Randell Mills and the Search for Hydrino Energy
By Brett Holverstott ’07, illustrated by Matt Schmidt (Knotted Road Press History, 2016)
Brettwrites a compelling first-person account of his time in the labs of Randell Mills, a controversial proponent of hydrino energy. Told as a personal journey of discovery, this book takes an inside look at Mills, his critics and collaborators, experiments and technology, and the broad impact his theories may have on our understanding of the universe. This book presents a rare combination of hard science and engaging writing, achieving what the best of the popular science books do: making complex concepts understandable to everyone. An engaging and fascinating look at both the history of science as well as what’s happening today.
Mixed Feelings: Tropes of Love in German Jewish Culture
By Prof. Katja Garloff [German 1997–] (Cornell University Press, 2016)

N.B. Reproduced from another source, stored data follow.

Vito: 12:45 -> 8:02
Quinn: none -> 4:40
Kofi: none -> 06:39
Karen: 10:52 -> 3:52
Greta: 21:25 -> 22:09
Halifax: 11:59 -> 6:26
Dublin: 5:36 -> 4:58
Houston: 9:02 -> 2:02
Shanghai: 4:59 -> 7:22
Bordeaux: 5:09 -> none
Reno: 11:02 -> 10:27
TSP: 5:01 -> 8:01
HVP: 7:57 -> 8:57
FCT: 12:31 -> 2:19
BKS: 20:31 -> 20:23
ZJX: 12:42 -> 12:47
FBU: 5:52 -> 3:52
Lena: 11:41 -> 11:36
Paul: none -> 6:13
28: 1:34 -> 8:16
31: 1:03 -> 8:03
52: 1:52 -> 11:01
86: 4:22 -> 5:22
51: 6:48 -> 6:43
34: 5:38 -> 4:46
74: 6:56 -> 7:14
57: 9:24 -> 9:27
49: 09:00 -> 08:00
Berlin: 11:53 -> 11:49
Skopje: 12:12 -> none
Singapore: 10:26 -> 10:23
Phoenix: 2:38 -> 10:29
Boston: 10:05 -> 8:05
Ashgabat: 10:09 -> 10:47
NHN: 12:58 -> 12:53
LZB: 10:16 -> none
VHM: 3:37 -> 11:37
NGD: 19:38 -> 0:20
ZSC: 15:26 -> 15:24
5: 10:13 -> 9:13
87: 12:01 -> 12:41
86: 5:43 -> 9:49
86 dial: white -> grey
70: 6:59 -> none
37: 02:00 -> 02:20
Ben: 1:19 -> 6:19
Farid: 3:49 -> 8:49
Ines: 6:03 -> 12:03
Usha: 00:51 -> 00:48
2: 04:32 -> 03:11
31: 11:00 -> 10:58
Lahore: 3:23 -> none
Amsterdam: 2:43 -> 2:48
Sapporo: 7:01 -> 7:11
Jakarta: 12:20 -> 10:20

Since the late 18th century, writers and thinkers have used the idea of love—often unrequited or impossible love—to comment on the changing cultural, social, and political position of Jews in the German-speaking countries. In Mixed Feelings, Garloff asks what it means for literature (and philosophy) to use love between individuals as a metaphor for group relations. This question is of renewed interest today, when theorists of multiculturalism turn toward love in their search for new models of particularity and universality.
Mixed Feelings is structured around two transformative moments in German Jewish culture and history that produced particularly rich clusters of interfaith love stories. Around 1800, literature promoted the rise of the Romantic love ideal and the shift from prearranged to love-based marriages. In the German-speaking countries, this change in the theory and practice of love coincided with the beginnings of Jewish emancipation, and both its supporters and opponents linked their arguments to tropes of love. Garloff explores the generative powers of such tropes in Moses Mendelssohn, G. E. Lessing, Friedrich Schlegel, Dorothea Veit, and Achim von Arnim.
Around 1900, the rise of racial antisemitism had called into question the promises of emancipation and led to a crisis of German Jewish identity. At the same time, Jewish-Christian intermarriage prompted public debates that were tied up with racial discourses and concerns about procreation, heredity, and the mutability and immutability of the Jewish body. Garloff shows how modern German Jewish writers such as Arthur Schnitzler, Else Lasker-Schüler, and Franz Rosenzweig wrest the idea of love away from biologist thought and reinstate it as a model of sociopolitical relations. She concludes by tracing the relevance of this model in post-Holocaust works by Gershom Scholem, Hannah Arendt, and Barbara Honigmann.